ITSEC Asia Tahan Laba Bersih untuk Ekspansi Keamanan Siber
Foto: Ilustrasi ITSEC Asia Tahan Laba Bersih untuk Ekspansi Keamanan Siber.

PT ITSEC Asia Tbk (CYBR) memutuskan untuk tidak membagikan dividen dari laba tahun buku 2025 dalam Rapat Umum Pemegang Saham Tahunan (RUPST) di Jakarta pada Kamis (21/5/2026). Langkah tersebut diambil demi memperkuat fondasi bisnis dan mempercepat ekspansi perseroan di sektor keamanan siber.

Dilansir dari Investasi, para pemegang saham menyepakati alokasi laba bersih senilai Rp68,35 miliar untuk cadangan wajib sebesar Rp100 juta, sedangkan sisanya dibukukan sebagai laba ditahan. Keputusan ini diambil manajemen untuk menjaga disiplin keuangan sekaligus menyokong pengembangan usaha ke depan.

Hingga tahun 2025, emiten berkode saham CYBR ini telah menyerap seluruh dana hasil penawaran umum perdana saham (IPO) sebesar Rp92,18 miliar. Sementara itu, dana hasil konversi Waran Seri I yang sudah terpakai mencapai Rp90,75 miliar, sehingga tersisa Rp14,83 miliar untuk mendanai ekspansi lanjutan.

Sepanjang tahun 2025, perseroan membukukan kenaikan pendapatan sebesar 62,1 persen secara tahunan menjadi Rp577 miliar. Lonjakan operasional dan perbaikan struktur pendapatan tersebut turut mendorong pertumbuhan laba bersih CYBR hingga mencapai kisaran Rp65 miliar.

Pertumbuhan kinerja ini dinilai menjadi landasan penting bagi pengembangan organisasi perseroan demi menghadapi dinamika pasar.

"Industri keamanan siber kini semakin strategis bagi keberlanjutan bisnis dan ketahanan nasional. Kami memastikan memiliki struktur dan kapabilitas yang tepat untuk menjawab kebutuhan pasar yang berkembang cepat," ujar Patrick Rudolf Dannacher, Presiden Direktur ITSEC Asia.
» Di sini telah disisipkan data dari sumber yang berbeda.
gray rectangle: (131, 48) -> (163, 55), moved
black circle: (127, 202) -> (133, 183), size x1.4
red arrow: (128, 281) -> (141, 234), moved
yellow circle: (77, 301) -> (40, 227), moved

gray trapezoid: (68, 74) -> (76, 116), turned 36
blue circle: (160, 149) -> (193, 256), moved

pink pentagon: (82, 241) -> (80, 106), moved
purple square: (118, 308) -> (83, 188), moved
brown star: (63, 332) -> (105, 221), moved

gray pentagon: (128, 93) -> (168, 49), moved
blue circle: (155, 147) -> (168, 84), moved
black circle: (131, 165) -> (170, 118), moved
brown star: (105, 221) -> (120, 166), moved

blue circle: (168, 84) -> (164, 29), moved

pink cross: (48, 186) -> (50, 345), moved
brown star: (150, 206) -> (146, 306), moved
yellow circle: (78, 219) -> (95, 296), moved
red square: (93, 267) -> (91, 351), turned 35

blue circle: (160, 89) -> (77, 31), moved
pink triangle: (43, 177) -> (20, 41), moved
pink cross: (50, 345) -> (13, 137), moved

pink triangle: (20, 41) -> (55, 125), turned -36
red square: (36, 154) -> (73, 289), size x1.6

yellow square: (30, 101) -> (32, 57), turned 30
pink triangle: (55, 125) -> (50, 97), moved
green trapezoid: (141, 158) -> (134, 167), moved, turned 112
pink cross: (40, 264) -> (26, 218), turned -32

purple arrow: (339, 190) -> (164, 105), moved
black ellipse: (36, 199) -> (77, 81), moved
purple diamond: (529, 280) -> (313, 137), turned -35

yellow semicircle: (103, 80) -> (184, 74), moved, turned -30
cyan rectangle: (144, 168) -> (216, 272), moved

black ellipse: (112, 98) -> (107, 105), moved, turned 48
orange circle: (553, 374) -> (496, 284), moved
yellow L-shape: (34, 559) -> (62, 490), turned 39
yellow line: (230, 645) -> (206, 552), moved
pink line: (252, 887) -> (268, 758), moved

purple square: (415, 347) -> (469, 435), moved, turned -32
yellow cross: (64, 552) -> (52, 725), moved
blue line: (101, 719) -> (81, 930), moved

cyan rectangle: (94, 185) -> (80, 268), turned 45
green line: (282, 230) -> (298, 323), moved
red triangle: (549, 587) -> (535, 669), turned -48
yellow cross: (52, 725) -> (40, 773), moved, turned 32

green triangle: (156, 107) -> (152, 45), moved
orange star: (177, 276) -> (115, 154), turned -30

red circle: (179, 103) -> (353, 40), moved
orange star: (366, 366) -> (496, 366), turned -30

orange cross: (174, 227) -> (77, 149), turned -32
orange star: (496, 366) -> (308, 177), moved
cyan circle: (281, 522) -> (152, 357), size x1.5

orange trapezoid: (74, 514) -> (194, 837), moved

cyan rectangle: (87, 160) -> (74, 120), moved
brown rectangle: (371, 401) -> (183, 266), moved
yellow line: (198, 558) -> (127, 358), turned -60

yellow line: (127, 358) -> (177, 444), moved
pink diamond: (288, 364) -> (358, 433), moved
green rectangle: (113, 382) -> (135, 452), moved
Pihak manajemen melihat adanya potensi pasar yang besar seiring melonjaknya kebutuhan pengamanan digital di sektor pemerintahan, jasa keuangan, hingga infrastruktur kritikal. Untuk memaksimalkan potensi tersebut, RUPST juga menyetujui pengangkatan Yulius C. Rusli dan Viko Setiyawan selaku direktur baru perseroan.

"Kami melihat peluang besar untuk memperkuat kapabilitas dan menghadirkan nilai lebih melalui inovasi dan eksekusi yang solid," kata Yulius C. Rusli, Direktur ITSEC Asia.

Manajemen baru berkomitmen untuk fokus pada peningkatan fleksibilitas organisasi dalam menghadapi ancaman siber.

"Kami melihat peluang besar untuk memperkuat kapabilitas dan menghadirkan nilai lebih melalui inovasi dan eksekusi yang solid," ujar Viko Setiyawan, Direktur ITSEC Asia.

Melalui penyegaran struktur manajemen ini, ITSEC Asia optimistis mampu mempercepat pertumbuhan secara berkelanjutan sekaligus memperkokoh posisinya sebagai mitra strategis keamanan siber di Indonesia.